There is a focus on space, cyber, multi-domain warfare, artificial intelligence and readiness. Russia and China are held up as our greatest adversaries as they develop their own military capabilities to challenge U.S. dominance.
Trump is asking for $718 billion for fiscal 2020, a 4.9-percent increase over 2019. That includes $164 billion in overseas contingency funds, which for some reason don’t count against how the deficit is calculated or against Budget Control Act spending caps.
Unlike what I wrote yesterday where I primarily focused on the civilian side of the budget, defense spending has more bipartisan support. The president can expect to get much of what he is asking for. Minus the $3.6 billion in defense money for the border wall.
There are areas of disagreement, of course.
Space is one of the major areas of investment. Reasonable people can disagree on whether creation of Space Force as part of the Air Force is the best strategy but few would disagree with the budget’s emphasis on space as an emerging warfighting domain. The budget also has cyber in the mix.
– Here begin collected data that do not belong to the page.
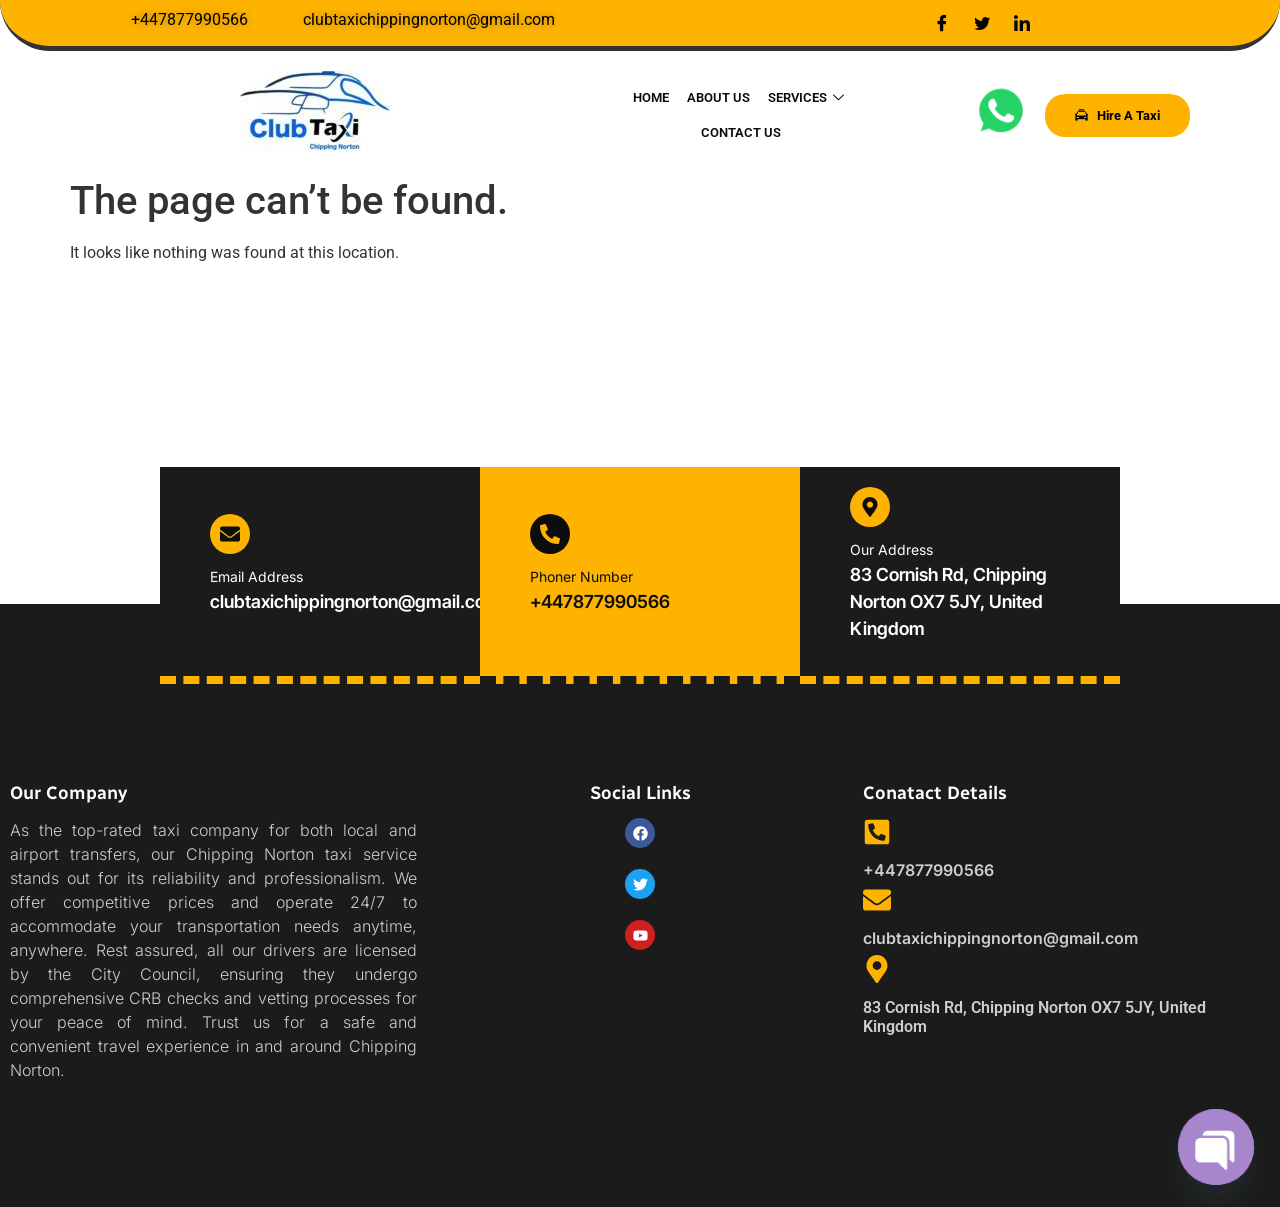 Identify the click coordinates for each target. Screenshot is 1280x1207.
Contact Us (852, 114)
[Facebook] (942, 23)
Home (605, 114)
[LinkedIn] (1022, 23)
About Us (669, 114)
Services (756, 114)
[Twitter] (982, 23) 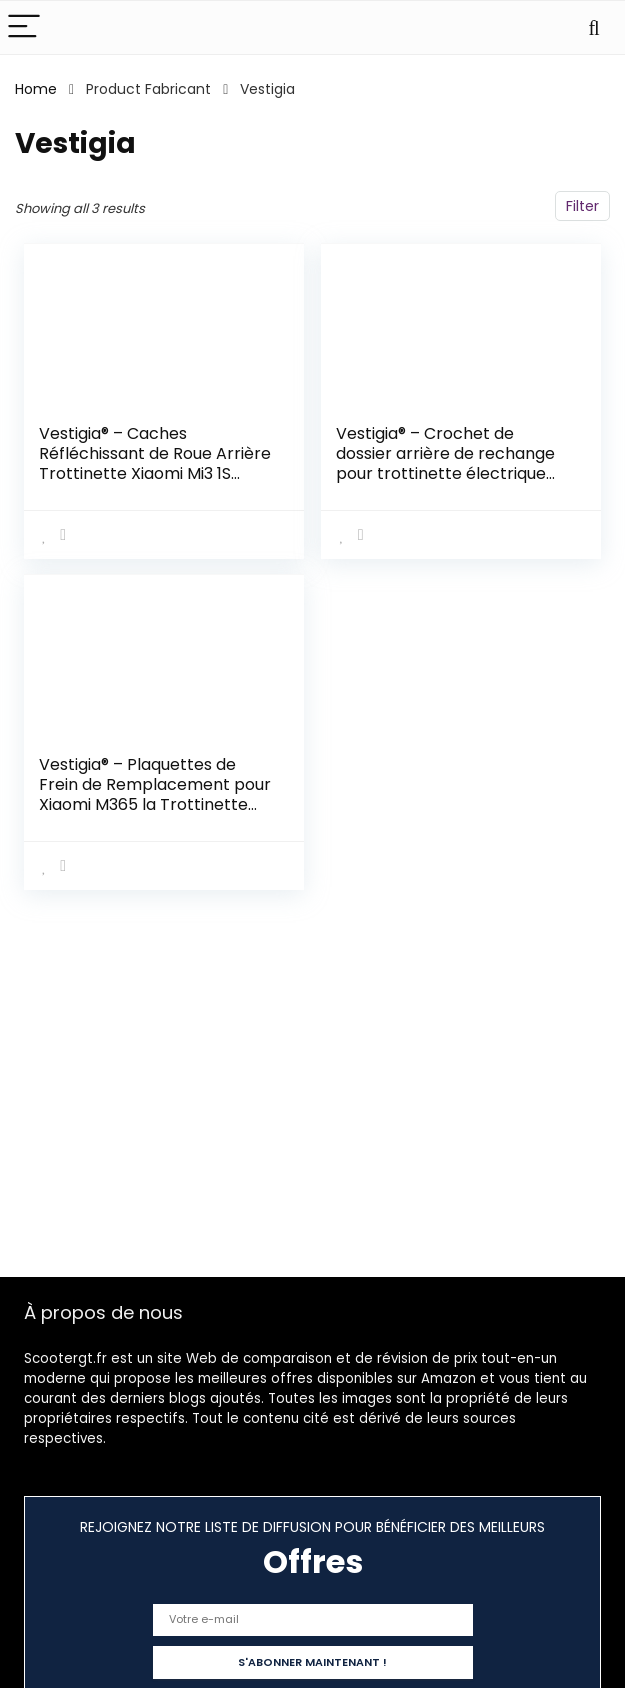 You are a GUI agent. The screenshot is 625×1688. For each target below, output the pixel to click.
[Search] (594, 27)
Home (36, 89)
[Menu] (24, 27) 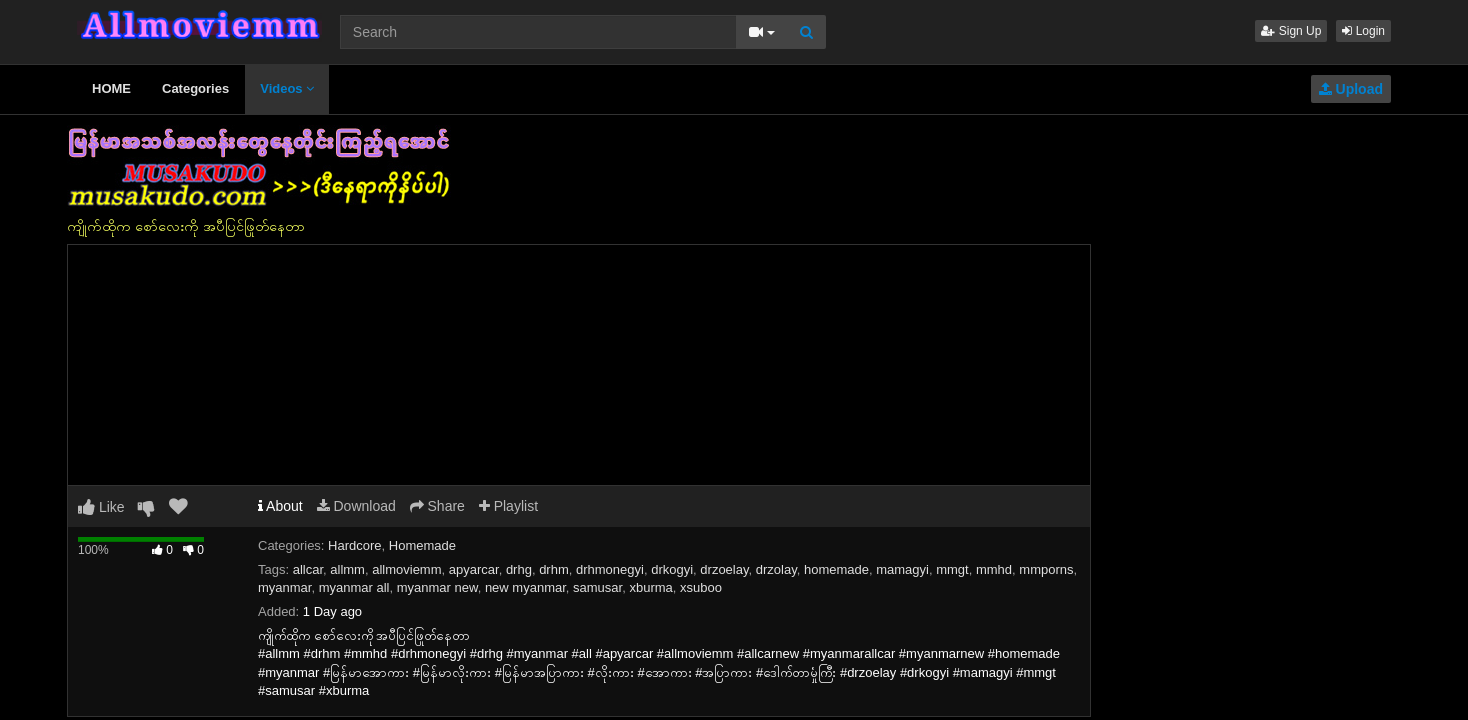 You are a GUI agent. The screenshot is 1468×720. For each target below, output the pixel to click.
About (280, 506)
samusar (597, 587)
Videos (287, 88)
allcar (308, 569)
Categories (195, 88)
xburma (650, 587)
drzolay (776, 569)
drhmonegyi (610, 569)
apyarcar (474, 569)
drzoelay (724, 569)
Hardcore (354, 545)
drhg (519, 569)
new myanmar (525, 587)
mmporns (1046, 569)
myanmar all (354, 587)
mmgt (952, 569)
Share (437, 506)
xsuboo (701, 587)
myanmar (284, 587)
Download (356, 506)
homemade (836, 569)
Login (1363, 31)
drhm (554, 569)
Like (101, 507)
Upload (1351, 89)
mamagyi (902, 569)
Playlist (508, 506)
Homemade (422, 545)
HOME (111, 88)
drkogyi (672, 569)
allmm (347, 569)
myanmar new (437, 587)
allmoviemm (406, 569)
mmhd (994, 569)
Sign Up (1291, 31) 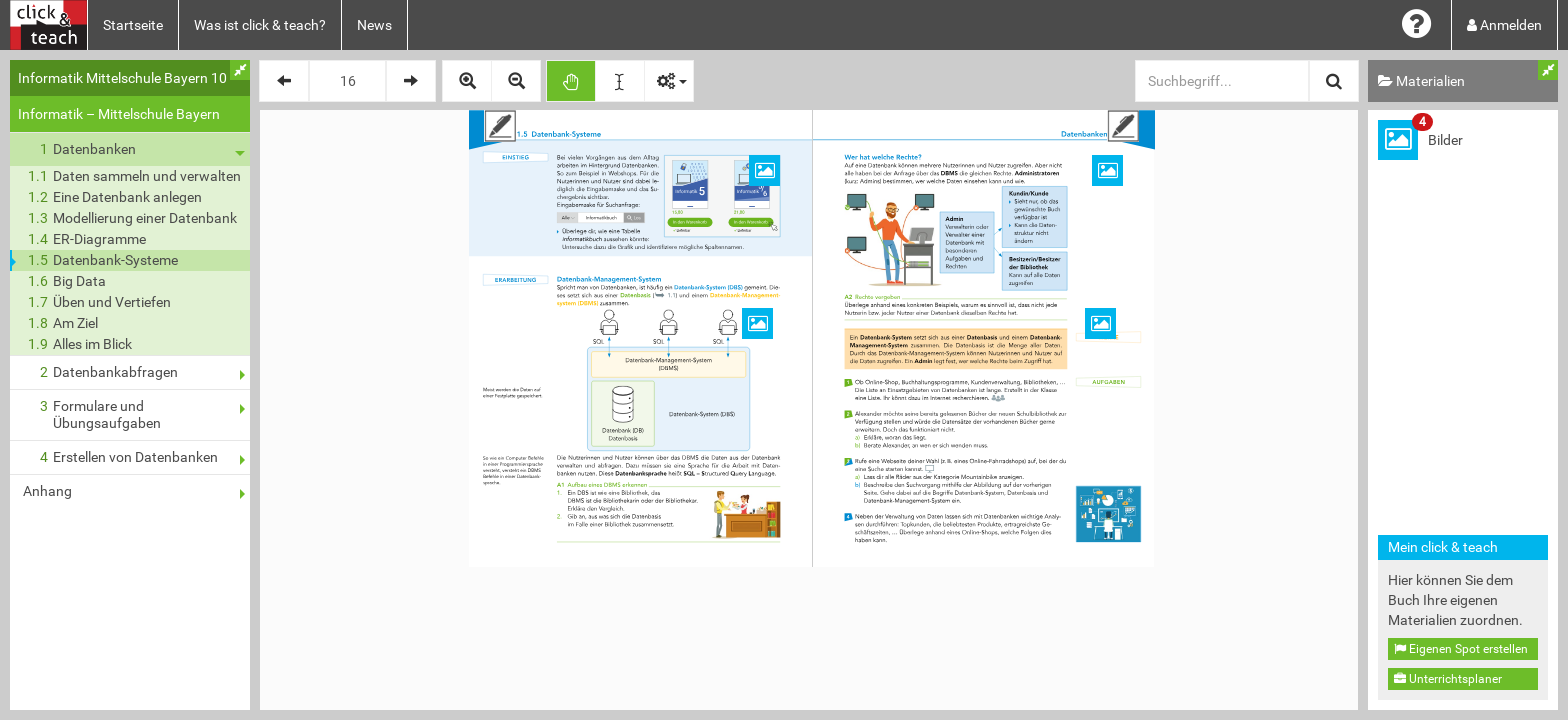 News (374, 25)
The budget asks for $14.1 billion for space, which includes $1.8 billion for the Global Positioning System follow-on. There is $72.4 million to the new U.S. Space Force headquarters.
To digress for a moment, but I’m a skeptic about the need and effectiveness for a Space Force. The trend over the last decade has been to more and more joint operations. A Space Force seems to run counter to that.
Space is important to the Army and Navy, as well as the Air Force. So why not further develop the Space Command as another combatant command that draws on all of the services? There is a Cyber Command, which is a combatant command.
The budget proposal seeks $9.6 billion for cyber, which includes $3.7 billion for offensive and defensive cyberspace operations. There also is $5.4 billion for securing networks, systems and information.
Artificial intelligence pops up in several places as a technology that will improve decision making and readiness. The budget includes $927 million for work on the Joint Artificial Intelligence Center and Project Maven.
But one area that gets very little mention is the cloud. The high-profile JEDI cloud infrastructure contract is not mentioned anywhere and the only mention of cloud is the request for $61.9 million to modernize “DOD’s multi-cloud environment.”
I won’t read too much into that but it is worth noting. We’ll continue to track other DOD budget documents as they emerge to see where that $10 billion contract falls.
The budget includes a lot of talk about achieving greater performance and affordability. The administration expects these efforts to save $7.7 billion. This will be done through business process improvement, business systems improvement, policy reforms, and better acquisitions.
The key takeaways: emphasis on cyber, space and AI, plus better business processes. These will touch a large swath of DOD, so even before this budget comes close to passing, you should be using as a blueprint to talk to your customers.